Rendered page images
● ● ● ● ●

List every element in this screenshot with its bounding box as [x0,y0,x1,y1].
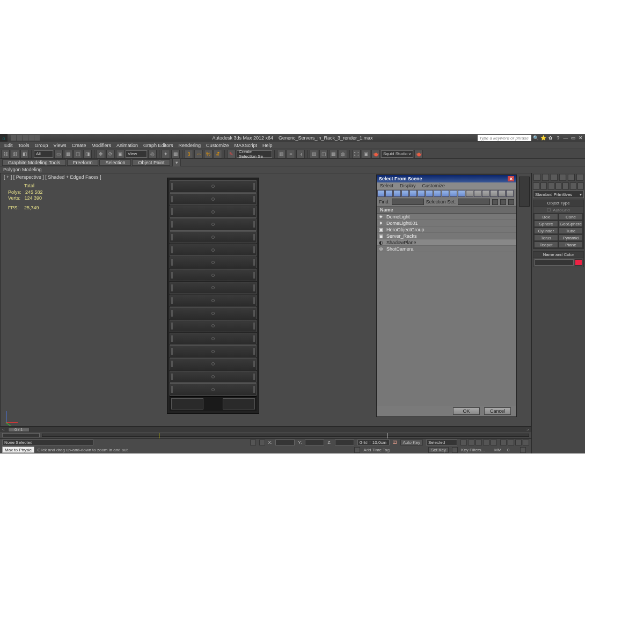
dialog-list[interactable]: ✷DomeLight ✷DomeLight001 ▣HeroObjectGrou… [377,214,516,406]
timeline-track[interactable] [0,432,531,438]
show-icon[interactable] [508,440,514,445]
prim-tube-button[interactable]: Tube [559,228,583,234]
viewport[interactable]: [ + ] [ Perspective ] [ Shaded + Edged F… [0,173,531,427]
mirror-icon[interactable]: ▥ [277,150,286,158]
frame-input[interactable]: 0 [507,448,517,452]
refcoord-dropdown[interactable]: View [126,150,147,158]
keyfilters-button[interactable]: Key Filters... [461,448,491,452]
spinner-snap-icon[interactable]: ⇵ [214,150,222,158]
move-icon[interactable]: ✥ [97,150,105,158]
manipulate-icon[interactable]: ✦ [162,150,170,158]
window-crossing-icon[interactable]: ◨ [83,150,92,158]
tag-icon[interactable] [354,447,360,453]
rollout-header[interactable]: Name and Color [533,252,583,258]
render-prod-icon[interactable]: 🫖 [414,150,423,158]
dialog-menu-display[interactable]: Display [400,183,416,188]
lock-icon[interactable] [250,440,256,445]
material-editor-icon[interactable]: ◍ [339,150,347,158]
list-item[interactable]: ♔ShotCamera [377,246,516,252]
max-to-physic-button[interactable]: Max to Physic [2,447,34,453]
list-item[interactable]: ◐ShadowPlane [377,239,516,246]
tab-graphite[interactable]: Graphite Modeling Tools [2,159,66,166]
autogrid-checkbox[interactable]: ☐AutoGrid [533,207,583,213]
iso-icon[interactable] [500,440,507,445]
quick-align-icon[interactable]: ⫞ [296,150,305,158]
cancel-button[interactable]: Cancel [484,407,511,415]
filter-container-icon[interactable] [450,190,457,197]
render-setup-icon[interactable]: ⛶ [352,150,361,158]
expand-all-icon[interactable] [466,190,473,197]
qat-undo-icon[interactable] [28,135,34,141]
filter-shapes-icon[interactable] [385,190,393,197]
qat-save-icon[interactable] [23,135,28,141]
ok-button[interactable]: OK [453,407,480,415]
abs-icon[interactable] [259,440,265,445]
list-item[interactable]: ✷DomeLight [377,214,516,220]
prim-sphere-button[interactable]: Sphere [534,221,558,227]
unlink-icon[interactable]: ⛓ [11,150,19,158]
rotate-icon[interactable]: ⟳ [106,150,115,158]
prim-geosphere-button[interactable]: GeoSphere [559,221,583,227]
select-icon[interactable]: ▭ [54,150,63,158]
transport-play-icon[interactable] [475,440,482,445]
bind-icon[interactable]: ◧ [20,150,29,158]
tab-freeform[interactable]: Freeform [67,159,99,166]
schematic-icon[interactable]: ▦ [329,150,338,158]
list-item[interactable]: ▣Server_Racks [377,233,516,239]
y-input[interactable] [305,440,324,445]
cat-systems-icon[interactable] [577,182,584,189]
menu-create[interactable]: Create [71,143,86,148]
key-icon[interactable]: ⚿ [393,440,397,445]
autokey-button[interactable]: Auto Key [400,440,423,445]
selection-filter-dropdown[interactable]: All [34,150,53,158]
transport-end-icon[interactable] [491,440,497,445]
prim-cone-button[interactable]: Cone [559,214,583,220]
qat-open-icon[interactable] [17,135,22,141]
prim-pyramid-button[interactable]: Pyramid [559,235,583,241]
time-slider[interactable]: < 0 / 1 > [0,427,531,432]
selset-load-icon[interactable] [500,199,506,205]
setkey-button[interactable]: Set Key [428,447,449,453]
tab-modify-icon[interactable] [542,174,549,181]
app-logo-icon[interactable]: ⌂ [0,134,8,142]
selset-dropdown[interactable] [458,199,490,205]
keyboard-icon[interactable]: ▦ [171,150,180,158]
favorite-icon[interactable]: ✿ [547,135,554,141]
menu-modifiers[interactable]: Modifiers [91,143,111,148]
z-input[interactable] [335,440,354,445]
filter-bones-icon[interactable] [442,190,449,197]
cat-shapes-icon[interactable] [540,182,547,189]
ribbon-panel-label[interactable]: Polygon Modeling [0,166,585,173]
menu-customize[interactable]: Customize [206,143,229,148]
menu-group[interactable]: Group [35,143,48,148]
search-icon[interactable]: 🔍 [532,135,539,141]
tab-objectpaint[interactable]: Object Paint [132,159,170,166]
qat-redo-icon[interactable] [34,135,40,141]
time-config-icon[interactable] [520,447,526,453]
curve-editor-icon[interactable]: ◫ [319,150,328,158]
named-selection-dropdown[interactable]: Create Selection Se [237,150,272,158]
subcategory-dropdown[interactable]: Standard Primitives▾ [533,191,584,198]
align-icon[interactable]: ≡ [287,150,295,158]
selset-save-icon[interactable] [492,199,498,205]
time-slider-handle[interactable]: 0 / 1 [8,428,30,432]
scale-icon[interactable]: ▣ [116,150,125,158]
info-icon[interactable]: ? [555,135,561,141]
find-input[interactable] [392,199,424,205]
key-mode-icon[interactable] [452,447,458,453]
snap-toggle-icon[interactable]: 3 [185,150,193,158]
prim-torus-button[interactable]: Torus [534,235,558,241]
filter-spacewarps-icon[interactable] [418,190,425,197]
help-search-input[interactable]: Type a keyword or phrase [478,135,531,141]
pivot-icon[interactable]: ◎ [148,150,157,158]
tab-display-icon[interactable] [568,174,575,181]
edit-selset-icon[interactable]: ✎ [227,150,236,158]
collapse-all-icon[interactable] [474,190,481,197]
menu-tools[interactable]: Tools [18,143,30,148]
prim-cylinder-button[interactable]: Cylinder [534,228,558,234]
x-input[interactable] [275,440,295,445]
menu-rendering[interactable]: Rendering [179,143,201,148]
object-color-swatch[interactable] [575,259,582,266]
menu-help[interactable]: Help [262,143,273,148]
add-time-tag[interactable]: Add Time Tag [363,448,390,452]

● ● ● ● ●

TASK INSTRUCTIONS –
Show all lines above holding "transport".

TASK OUTPUT –
transport-play-icon[interactable] [475,440,482,445]
transport-end-icon[interactable] [491,440,497,445]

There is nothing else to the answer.